This stuff shakes our status quo,
and that makes people afraid, and when people are afraid they go crazy trying
to protect themselves. Have you all seen the movie Moneyball, about Billy Beane, the General Manager for the Oakland
A's? The movie depicts him seeking to change the way that people assess talent
in baseball. He uses statistics that no one else is using and other analytics
and puts together a winning major league baseball team for millions of dollars
less than the competition, truly less than half of what the Yankees paid for the
exact same number of wins. At the end of the movie, one of the richest teams in
baseball, The Red Sox tries to hire him, and the owner pitches to him exactly
what it is he accomplished. He says to him, "I know you're taking it on
the chin out there, but the first guy through the wall he always gets bloody.

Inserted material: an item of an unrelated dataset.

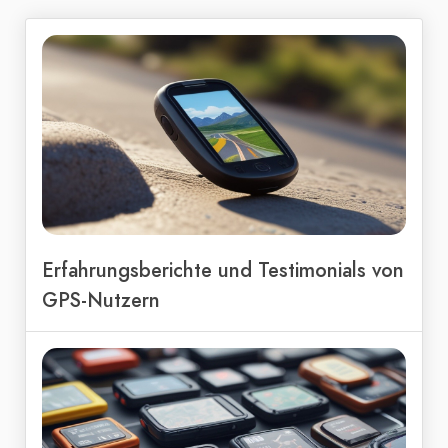
Erfahrungsberichte und Testimonials von
GPS-Nutzern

Always, cause its threatening not just a way of doing business, or a game, but
their livelihood, their jobs, it's threatening the way that they do things. And
every time that happens, whether it's the government, or a way of doing
business or whatever it is, the people who are holding the reigns, and have
their hands on the switch, they go bat ($$$$) crazy". And that is just baseball,
just a game, just a sport. Jesus is offering a completely different way of seeing
the world, a different way of seeing humanity, a different way of seeing God, don't
you think the swords would be flying, sure but no sword can stop fire. They can't
stop the truth. It will come, it's baptism is slow but its end is sure. It ends
in peace, eternal, perfect, Godly peace, the kind of peace that only lives on the
other side of the cross, and through the fire, the kind of peace that we would do
anything in our power to prevent because it completely changes the way we do business,
the way we live, the way we are, and so we divide we fight against, but it is a
process that ends in truth because truth cannot be stopped.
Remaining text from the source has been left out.